Exercise directions: Write out every entry word for word.

Stored items:
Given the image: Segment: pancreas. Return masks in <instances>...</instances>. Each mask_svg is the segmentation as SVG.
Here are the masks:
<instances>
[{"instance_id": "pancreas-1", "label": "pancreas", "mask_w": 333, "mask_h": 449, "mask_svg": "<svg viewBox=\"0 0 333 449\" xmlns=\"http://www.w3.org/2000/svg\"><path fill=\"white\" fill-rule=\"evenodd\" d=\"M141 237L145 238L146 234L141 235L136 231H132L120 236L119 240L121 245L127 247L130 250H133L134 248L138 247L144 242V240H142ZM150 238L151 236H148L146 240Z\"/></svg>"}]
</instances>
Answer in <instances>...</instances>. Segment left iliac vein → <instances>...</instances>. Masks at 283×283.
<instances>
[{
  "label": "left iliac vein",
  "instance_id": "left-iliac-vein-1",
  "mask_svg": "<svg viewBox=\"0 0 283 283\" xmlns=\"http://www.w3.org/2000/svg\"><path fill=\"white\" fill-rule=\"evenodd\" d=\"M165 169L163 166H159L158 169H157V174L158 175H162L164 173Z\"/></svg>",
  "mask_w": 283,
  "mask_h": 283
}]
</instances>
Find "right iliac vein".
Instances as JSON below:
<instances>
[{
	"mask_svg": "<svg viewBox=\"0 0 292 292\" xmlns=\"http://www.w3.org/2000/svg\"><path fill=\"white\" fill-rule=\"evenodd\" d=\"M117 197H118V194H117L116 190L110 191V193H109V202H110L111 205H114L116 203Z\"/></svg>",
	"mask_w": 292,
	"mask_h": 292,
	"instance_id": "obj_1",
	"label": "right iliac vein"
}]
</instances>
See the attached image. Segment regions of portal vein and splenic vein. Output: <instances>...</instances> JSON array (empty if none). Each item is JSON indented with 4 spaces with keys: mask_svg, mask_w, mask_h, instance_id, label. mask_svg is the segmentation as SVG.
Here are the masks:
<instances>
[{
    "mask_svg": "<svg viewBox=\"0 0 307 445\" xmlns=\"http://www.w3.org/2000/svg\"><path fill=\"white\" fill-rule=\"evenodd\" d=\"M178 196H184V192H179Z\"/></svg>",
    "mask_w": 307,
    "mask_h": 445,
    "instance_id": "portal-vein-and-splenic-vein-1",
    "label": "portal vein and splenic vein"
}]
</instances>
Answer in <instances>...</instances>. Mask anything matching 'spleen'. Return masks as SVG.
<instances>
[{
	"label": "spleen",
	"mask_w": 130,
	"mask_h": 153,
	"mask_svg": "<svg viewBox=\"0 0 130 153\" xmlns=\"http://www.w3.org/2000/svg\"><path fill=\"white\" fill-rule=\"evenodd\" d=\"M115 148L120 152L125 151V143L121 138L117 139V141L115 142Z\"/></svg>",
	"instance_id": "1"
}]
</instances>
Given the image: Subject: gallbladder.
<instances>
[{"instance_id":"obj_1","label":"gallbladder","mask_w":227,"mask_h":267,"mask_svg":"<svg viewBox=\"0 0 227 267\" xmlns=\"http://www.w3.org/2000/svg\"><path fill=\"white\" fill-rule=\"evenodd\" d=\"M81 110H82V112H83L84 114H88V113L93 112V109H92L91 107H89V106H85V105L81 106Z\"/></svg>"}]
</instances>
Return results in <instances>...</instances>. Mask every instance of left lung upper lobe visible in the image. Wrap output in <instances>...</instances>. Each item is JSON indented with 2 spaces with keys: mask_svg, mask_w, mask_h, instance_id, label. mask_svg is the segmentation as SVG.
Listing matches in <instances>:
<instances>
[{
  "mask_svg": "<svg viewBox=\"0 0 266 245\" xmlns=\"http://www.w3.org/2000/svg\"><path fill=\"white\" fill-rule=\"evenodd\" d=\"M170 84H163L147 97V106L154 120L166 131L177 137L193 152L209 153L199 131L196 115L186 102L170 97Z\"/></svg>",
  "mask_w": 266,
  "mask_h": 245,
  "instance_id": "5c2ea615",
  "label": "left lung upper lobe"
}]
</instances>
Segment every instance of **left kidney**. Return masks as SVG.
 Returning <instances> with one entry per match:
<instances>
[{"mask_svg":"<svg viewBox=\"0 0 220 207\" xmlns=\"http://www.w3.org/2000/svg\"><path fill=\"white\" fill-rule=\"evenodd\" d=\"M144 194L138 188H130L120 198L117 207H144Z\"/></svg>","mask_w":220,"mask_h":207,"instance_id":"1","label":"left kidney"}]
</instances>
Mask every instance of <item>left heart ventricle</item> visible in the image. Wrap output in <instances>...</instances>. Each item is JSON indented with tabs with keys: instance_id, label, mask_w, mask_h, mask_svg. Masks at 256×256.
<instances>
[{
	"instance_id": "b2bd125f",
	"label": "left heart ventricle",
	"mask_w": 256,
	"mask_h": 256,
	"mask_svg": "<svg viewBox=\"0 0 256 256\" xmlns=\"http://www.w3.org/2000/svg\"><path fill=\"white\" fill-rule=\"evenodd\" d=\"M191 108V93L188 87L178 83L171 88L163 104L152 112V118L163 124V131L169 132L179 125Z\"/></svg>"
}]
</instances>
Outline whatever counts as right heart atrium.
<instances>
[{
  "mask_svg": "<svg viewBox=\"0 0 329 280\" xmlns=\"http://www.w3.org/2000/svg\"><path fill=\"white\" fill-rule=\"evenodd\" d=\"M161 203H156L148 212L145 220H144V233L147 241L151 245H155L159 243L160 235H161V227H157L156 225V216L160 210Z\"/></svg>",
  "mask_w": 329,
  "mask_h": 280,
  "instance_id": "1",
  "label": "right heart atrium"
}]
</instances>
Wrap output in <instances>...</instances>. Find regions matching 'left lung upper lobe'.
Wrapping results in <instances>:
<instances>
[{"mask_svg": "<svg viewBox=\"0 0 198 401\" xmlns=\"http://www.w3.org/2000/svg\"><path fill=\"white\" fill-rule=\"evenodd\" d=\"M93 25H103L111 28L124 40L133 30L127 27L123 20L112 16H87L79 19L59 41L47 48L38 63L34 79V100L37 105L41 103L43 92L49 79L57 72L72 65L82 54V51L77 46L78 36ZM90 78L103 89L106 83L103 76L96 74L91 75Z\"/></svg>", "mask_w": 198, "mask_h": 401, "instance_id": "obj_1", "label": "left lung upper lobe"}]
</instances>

Solution for this problem:
Given the image: Segment: pancreas. Return masks in <instances>...</instances>. Each mask_svg is the segmentation as SVG.
Here are the masks:
<instances>
[{"instance_id": "pancreas-1", "label": "pancreas", "mask_w": 333, "mask_h": 449, "mask_svg": "<svg viewBox=\"0 0 333 449\" xmlns=\"http://www.w3.org/2000/svg\"><path fill=\"white\" fill-rule=\"evenodd\" d=\"M141 237L145 238L146 234L141 235L136 231H132L120 236L119 240L121 245L127 247L130 250H133L134 248L138 247L144 242V240H142ZM150 238L151 236H148L146 240Z\"/></svg>"}]
</instances>
Answer in <instances>...</instances>. Segment left iliac vein → <instances>...</instances>. Masks at 283×283.
<instances>
[{
  "label": "left iliac vein",
  "instance_id": "left-iliac-vein-1",
  "mask_svg": "<svg viewBox=\"0 0 283 283\" xmlns=\"http://www.w3.org/2000/svg\"><path fill=\"white\" fill-rule=\"evenodd\" d=\"M165 169L163 166H159L158 169H157V174L158 175H162L164 173Z\"/></svg>",
  "mask_w": 283,
  "mask_h": 283
}]
</instances>
Find "right iliac vein".
Instances as JSON below:
<instances>
[{
	"mask_svg": "<svg viewBox=\"0 0 292 292\" xmlns=\"http://www.w3.org/2000/svg\"><path fill=\"white\" fill-rule=\"evenodd\" d=\"M117 197H118V194H117L116 190L110 191V193H109V202H110L111 205H114L116 203Z\"/></svg>",
	"mask_w": 292,
	"mask_h": 292,
	"instance_id": "obj_1",
	"label": "right iliac vein"
}]
</instances>
See the attached image. Segment regions of portal vein and splenic vein. Output: <instances>...</instances> JSON array (empty if none). Each item is JSON indented with 4 spaces with keys: mask_svg, mask_w, mask_h, instance_id, label. mask_svg is the segmentation as SVG.
Here are the masks:
<instances>
[{
    "mask_svg": "<svg viewBox=\"0 0 307 445\" xmlns=\"http://www.w3.org/2000/svg\"><path fill=\"white\" fill-rule=\"evenodd\" d=\"M178 196H184V192H179Z\"/></svg>",
    "mask_w": 307,
    "mask_h": 445,
    "instance_id": "portal-vein-and-splenic-vein-1",
    "label": "portal vein and splenic vein"
}]
</instances>
Answer in <instances>...</instances>. Mask anything matching 'spleen'. Return masks as SVG.
<instances>
[{
	"label": "spleen",
	"mask_w": 130,
	"mask_h": 153,
	"mask_svg": "<svg viewBox=\"0 0 130 153\" xmlns=\"http://www.w3.org/2000/svg\"><path fill=\"white\" fill-rule=\"evenodd\" d=\"M115 148L120 152L125 151V143L121 138L117 139V141L115 142Z\"/></svg>",
	"instance_id": "1"
}]
</instances>
Given the image: Subject: gallbladder.
<instances>
[{"instance_id":"obj_1","label":"gallbladder","mask_w":227,"mask_h":267,"mask_svg":"<svg viewBox=\"0 0 227 267\" xmlns=\"http://www.w3.org/2000/svg\"><path fill=\"white\" fill-rule=\"evenodd\" d=\"M81 110H82V112H83L84 114H88V113L93 112V109H92L91 107H89V106H85V105L81 106Z\"/></svg>"}]
</instances>
Return results in <instances>...</instances>. Mask every instance of left lung upper lobe visible in the image. Wrap output in <instances>...</instances>. Each item is JSON indented with 2 spaces with keys: mask_svg, mask_w, mask_h, instance_id, label. mask_svg is the segmentation as SVG.
Listing matches in <instances>:
<instances>
[{
  "mask_svg": "<svg viewBox=\"0 0 266 245\" xmlns=\"http://www.w3.org/2000/svg\"><path fill=\"white\" fill-rule=\"evenodd\" d=\"M170 84H163L147 97V106L154 120L166 131L177 137L193 152L209 153L199 131L196 115L186 102L170 97Z\"/></svg>",
  "mask_w": 266,
  "mask_h": 245,
  "instance_id": "5c2ea615",
  "label": "left lung upper lobe"
}]
</instances>
Segment every instance of **left kidney**. Return masks as SVG.
 Returning <instances> with one entry per match:
<instances>
[{"mask_svg":"<svg viewBox=\"0 0 220 207\" xmlns=\"http://www.w3.org/2000/svg\"><path fill=\"white\" fill-rule=\"evenodd\" d=\"M144 194L138 188H130L120 198L117 207H144Z\"/></svg>","mask_w":220,"mask_h":207,"instance_id":"1","label":"left kidney"}]
</instances>
Mask every instance of <item>left heart ventricle</item> visible in the image. Wrap output in <instances>...</instances>. Each item is JSON indented with tabs with keys: instance_id, label, mask_w, mask_h, mask_svg. Masks at 256×256.
<instances>
[{
	"instance_id": "b2bd125f",
	"label": "left heart ventricle",
	"mask_w": 256,
	"mask_h": 256,
	"mask_svg": "<svg viewBox=\"0 0 256 256\" xmlns=\"http://www.w3.org/2000/svg\"><path fill=\"white\" fill-rule=\"evenodd\" d=\"M191 108V93L188 87L178 83L171 88L163 104L152 112V118L163 124V131L169 132L179 125Z\"/></svg>"
}]
</instances>
Outline whatever counts as right heart atrium.
<instances>
[{
  "mask_svg": "<svg viewBox=\"0 0 329 280\" xmlns=\"http://www.w3.org/2000/svg\"><path fill=\"white\" fill-rule=\"evenodd\" d=\"M161 203H156L148 212L145 220H144V233L147 241L151 245H155L159 243L160 235H161V227H157L156 225V216L160 210Z\"/></svg>",
  "mask_w": 329,
  "mask_h": 280,
  "instance_id": "1",
  "label": "right heart atrium"
}]
</instances>
Wrap output in <instances>...</instances>. Find regions matching 'left lung upper lobe'.
Wrapping results in <instances>:
<instances>
[{"mask_svg": "<svg viewBox=\"0 0 198 401\" xmlns=\"http://www.w3.org/2000/svg\"><path fill=\"white\" fill-rule=\"evenodd\" d=\"M93 25H103L111 28L124 40L133 30L127 27L123 20L112 16H87L79 19L59 41L47 48L38 63L34 79V100L37 105L41 103L43 92L49 79L57 72L72 65L82 54V51L77 46L78 36ZM90 78L103 89L106 83L103 76L96 74L91 75Z\"/></svg>", "mask_w": 198, "mask_h": 401, "instance_id": "obj_1", "label": "left lung upper lobe"}]
</instances>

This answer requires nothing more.